Originally Posted by Desert Hawk
The former Cox Cable in Bakersfield was doing an electronic audit in the mid 80s. They detected what they thought was an extra tv set hooked up to limited basic service (pre 1993 cable companies could charge per tv set for limited basic). The police came to the house in the middle of the night and demanded to search the house, claiming that the results of the electronic audit was probable cause for the search. The search revealed that the "extra tv" was a VCR connected to a tv that was legitimately subscribed. Therefore no charges were filed, but if it had been an unauthorized extra tv hooked up then the people would have been arrested for cable theft. I don't know how it is possible, but supposedly cable technicians can detect how many devices are hooked up, as well as illegal descrambler boxes, from the pole using an oscilloscope or something to detect electronic backwash generated by every device. Does anyone know how this works?
They were using a Time-Domain-Reflectometer, or TDR. There may have been other technical means used in addition to that, and while other means for ascertaining a multi-device load is something I have speculated on previously, I don't think my further ruminations on the topic would be useful here. A TDR shows, on a display screen, the distance to each "imperfection " on a transmission line, and a person with some expertise at evaluating the squiggle on a TDR can spot a splitter and each end load.
The partial reregulation of 1993 alluded to by Desert Hawk was part of a "trade" of sorts, that empowered the cable companies to retain their monopoly on descrambler/decoder boxes in exchange for submitting to rental rate regulation, based on a rigid cost formula. That was when the box and remote charges on your cable bill went way down and from having round or familiar charges for cable boxes go from being charges like $4.95 a month for a box and 2.95 for a remote control, replaced by charges like $2.71 for a box and maybe $1.23 for a remote. They used to rent the remotes separate from the set top box, and while you could then buy a remote for less than 2 years rental, that option was only useful to people who wanted to have multiple remotes because if you just rented the box with no remotes, the cable company could and often would electronically disable the remote function.
It wasn't until cable companies started using 550 MHz systems that the cable band overlapped the UHF band, and it wasn't until the late 1980s or early 1990s that there was enough programming available for cable companies to use channels that overlapped the UHF spectrum. Since UHF channels are 2 MHz off the nearest cable channels, a UHF tuner would need to have an automatic fine tuning (AFT) range of 2 MHz to catch and lock onto analog cable TV "ultraband" channels.

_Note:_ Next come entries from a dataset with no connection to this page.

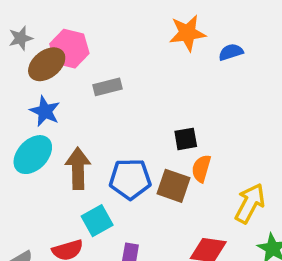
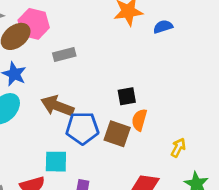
brown arrow: (78, 168) -> (57, 106), moved, turned -68
yellow arrow: (250, 203) -> (178, 148), size x0.6
cyan square: (97, 221) -> (56, 162), turned 30

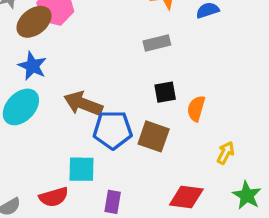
gray rectangle: (64, 55) -> (157, 43), moved
orange semicircle: (139, 120) -> (196, 109), moved

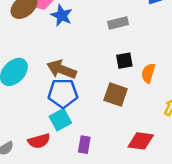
blue star: (32, 66) -> (62, 15), moved
blue pentagon: (113, 130) -> (63, 93), moved
cyan square: (82, 169) -> (60, 120), turned -30

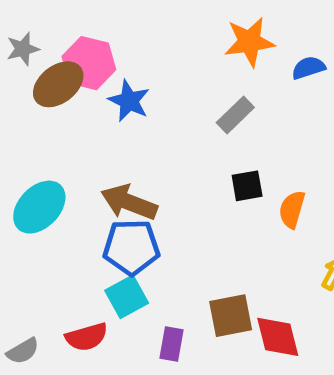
gray rectangle: (118, 23) -> (235, 115), turned -30
brown square: (116, 95) -> (231, 316), moved, turned -30
red diamond: (141, 141) -> (278, 337), turned 68

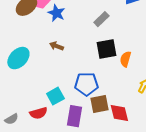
black square: (247, 186) -> (106, 49), size x1.5
brown arrow: (129, 202) -> (56, 46), moved, size x0.6
blue pentagon: (131, 247) -> (86, 84), moved
purple rectangle: (172, 344) -> (74, 116), size x1.5

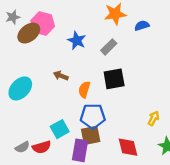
blue star: (56, 13) -> (77, 41), moved
orange semicircle: (125, 59) -> (84, 90), moved
brown square: (99, 104) -> (91, 135), moved
gray semicircle: (11, 119) -> (22, 147), moved

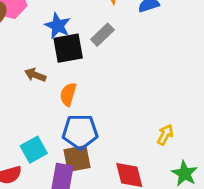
black square: (114, 79) -> (68, 48), moved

By, I'd say, the late 1990s, every TV I serviced had over 2 MHz of capture range when set on "cable TV" and could reliably lock onto UHF channels when set in cable mode, but some didn't have that much AFT range utilized when set on UHF, probably because they assumed that the frequencies of the UHF channels were near perfect.
I remember that the Jerrold cable boxes used to develop channel 3 and 4 output frequencies that were just a little low because that was supposed to make them a little friendlier to the AGC of that era than if they were a little high, but the Sony TVs were "smart" enough to see that those outputs were out of spec, and while they would initially lock onto them, about every fifteen to twenty seconds, they would rescan their capture range looking for a closer frequency match, so in a market where I did a lot of commercial work (over half a dozen bar customers), we had to use another device, like an old 35 channel mechanical tuner box or a VCR, to interface the Jerrold Starcom outputs with the TVs.
I have scanned for digital channels with dozens of modern, cable TVs, and while only a few of those tuners would lock onto and process 8VSB signals when they were exactly "on channel", like broadcast channels 2-13, and those which I electronically frequency shifted to superband, hyperband and ultraband channels, but I have never found a single digital tuner that had the 2+ MHz of capture range that pre-digital TV tuners had.